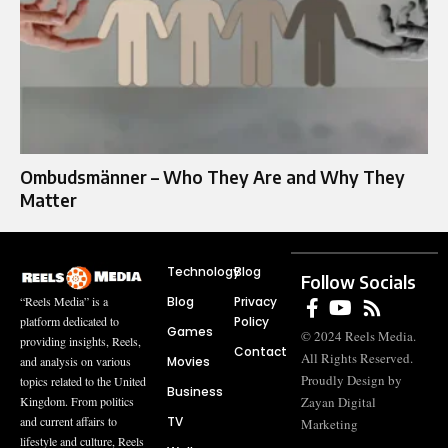
Ombudsmänner – Who They Are and Why They
Matter
Technology
Blog
Follow Socials
Blog
Privacy
“Reels Media” is a
Policy
platform dedicated to
Games
© 2024 Reels Media.
providing insights, Reels,
Contact
All Rights Reserved.
Movies
and analysis on various
Proudly Design by
topics related to the United
Business
Zayan Digital
Kingdom. From politics
TV
and current affairs to
Marketing
lifestyle and culture, Reels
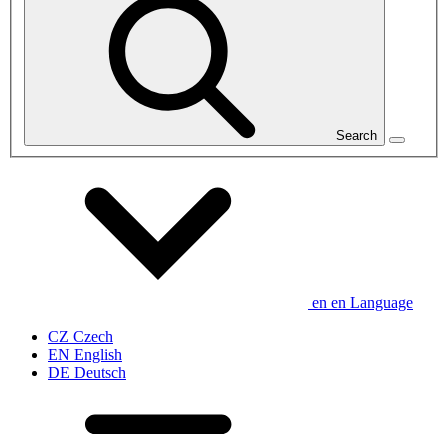
Search
en
en
Language
CZ
Czech
EN
English
DE
Deutsch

# What is required:
Give the entries above again in full and exactly, but not the pictures.

# Output for this exercise:
Ombudsmänner – Who They Are and Why They
Matter
Technology
Blog
Follow Socials
Blog
Privacy
“Reels Media” is a
Policy
platform dedicated to
Games
© 2024 Reels Media.
providing insights, Reels,
Contact
All Rights Reserved.
Movies
and analysis on various
Proudly Design by
topics related to the United
Business
Zayan Digital
Kingdom. From politics
TV
and current affairs to
Marketing
lifestyle and culture, Reels
Search
en
en
Language
CZ
Czech
EN
English
DE
Deutsch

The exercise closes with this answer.